Une bastide historique aux portes de la vallée d’Ossau
Aux portes de la vallée d’Ossau, niché sur les premières collines du piémont pyrénéen, Rébénacq est une ancienne bastide fondée en 1347 par un lieutenant de Gaston Fébus.
Comme toutes les bastides, il s’agissait à l’origine d’une ville nouvelle organisée selon un plan caractéristique, avec une grande place centrale entourée de passages couverts ouverts par des arcades. Aujourd’hui encore, la place de la Bielle conserve ses dimensions d’origine et témoigne de cet héritage architectural remarquable.
Le village fait d’ailleurs partie de l’association « Bastides 64 », qui regroupe les quinze bastides des Pyrénées-Atlantiques.
Autour de la place centrale, les maisons, régulièrement espacées, forment un ensemble harmonieux où l’on peut observer l’évolution des styles, notamment dans les encadrements de portes, les vantaux ou les ferronneries.

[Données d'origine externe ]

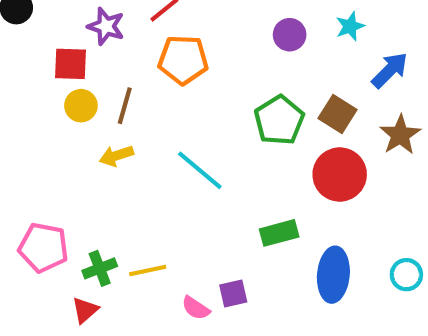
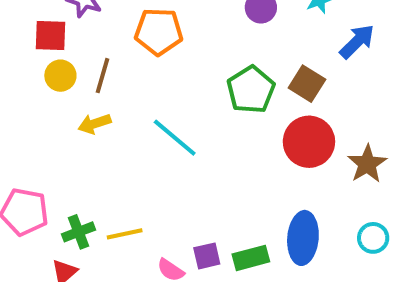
brown star: (400, 135) -> (367, 164), moved
green rectangle: (279, 233) -> (251, 258), moved

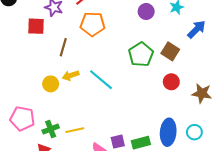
yellow circle: (60, 76) -> (51, 84), moved
yellow arrow: (95, 124) -> (71, 76), moved
red circle: (309, 142) -> (171, 82), size x0.6
brown star: (367, 164) -> (202, 93), turned -30
cyan circle: (373, 238) -> (194, 132), moved

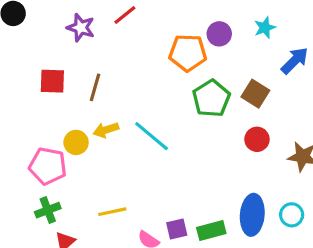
orange pentagon: (93, 24) -> (188, 53), moved
red square: (36, 26) -> (52, 81), moved
pink pentagon: (22, 119) -> (48, 166), moved
green cross: (51, 129) -> (48, 210), moved

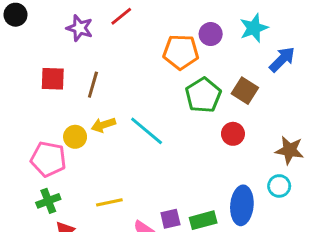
cyan star: (265, 28) -> (254, 28), size x1.4
red circle: (257, 139) -> (233, 134), moved
cyan circle: (292, 215) -> (279, 186), moved

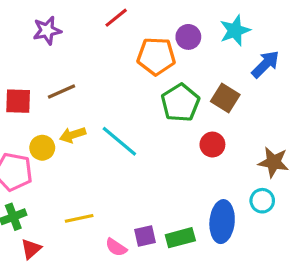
red line: (121, 16) -> (116, 18), moved
purple star: (80, 28) -> (47, 31), turned -30
red square: (53, 79) -> (18, 101), moved
brown line: (93, 85) -> (61, 92), turned 50

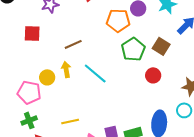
brown line: (61, 92) -> (73, 44), moved
red square: (18, 101) -> (32, 33), moved
yellow arrow: (73, 135) -> (66, 69), turned 98

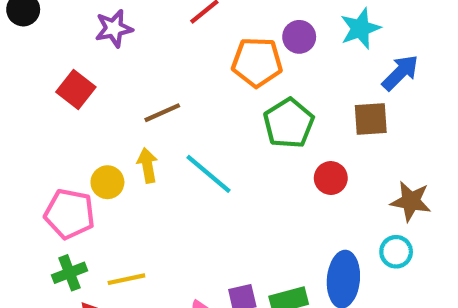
red square: (32, 33) -> (76, 90), turned 36
brown square: (161, 46) -> (371, 119), moved, turned -36
yellow line: (70, 121) -> (126, 279), moved

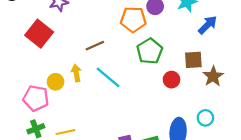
red square: (76, 90) -> (39, 34), size x1.4
brown line: (162, 113) -> (95, 46), moved
brown square: (371, 119) -> (193, 60), moved
brown star: (411, 201) -> (213, 76), moved, turned 30

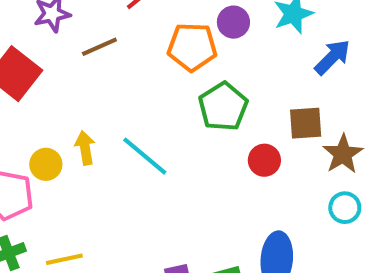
brown line: (95, 46) -> (99, 47), moved
cyan circle: (205, 118) -> (345, 208), moved

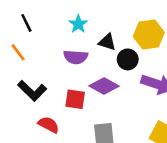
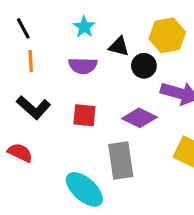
orange line: (18, 52) -> (31, 61), moved, turned 36
purple diamond: (104, 86) -> (139, 118), moved
red semicircle: (49, 125) -> (20, 153), moved

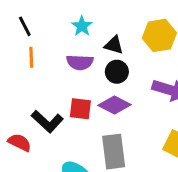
black circle: (144, 66) -> (117, 72), moved
black L-shape: (33, 107) -> (47, 121), moved
purple diamond: (139, 118) -> (115, 105), moved

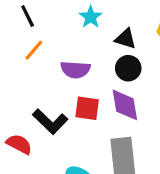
orange line: (31, 57) -> (34, 50), turned 42
purple semicircle: (80, 62) -> (75, 70), moved
purple diamond: (115, 105) -> (125, 105), turned 52

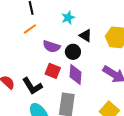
black circle: (128, 68) -> (73, 52), moved
black L-shape: (50, 121) -> (32, 86), moved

Les moulins, actifs du XVIe au XXe siècle, rappellent l’importance de l’activité économique liée à l’eau. Les ruisseaux qui sillonnent la commune sont ponctués de lavoirs, parfois couverts, parfois plus modestes, constitués de simples pierres plates appelées « labasses ».
Un village vivant
Implanté au creux d’un vallon traversé par le torrent du Néez, Rébénacq s’est progressivement développé le long de ce cours d’eau. Les places de la mairie et de l’église constituent le cœur vivant du village, animé par ses commerces de proximité.
Elles offrent également un bel aperçu des façades des XVIIIe et XIXe siècles, caractéristiques de l’architecture locale.
Le Néez joue un rôle central dans la vie du village. Alimenté par « l’œil du Néez », une résurgence captée qui fournit en eau la ville de Pau, ce torrent aux eaux pures est propice à la présence d’une pisciculture en amont. Ses berges aménagées invitent à la promenade et à la détente, avec des aires de pique-nique et des parcours appréciés des pêcheurs, notamment pour la truite fario.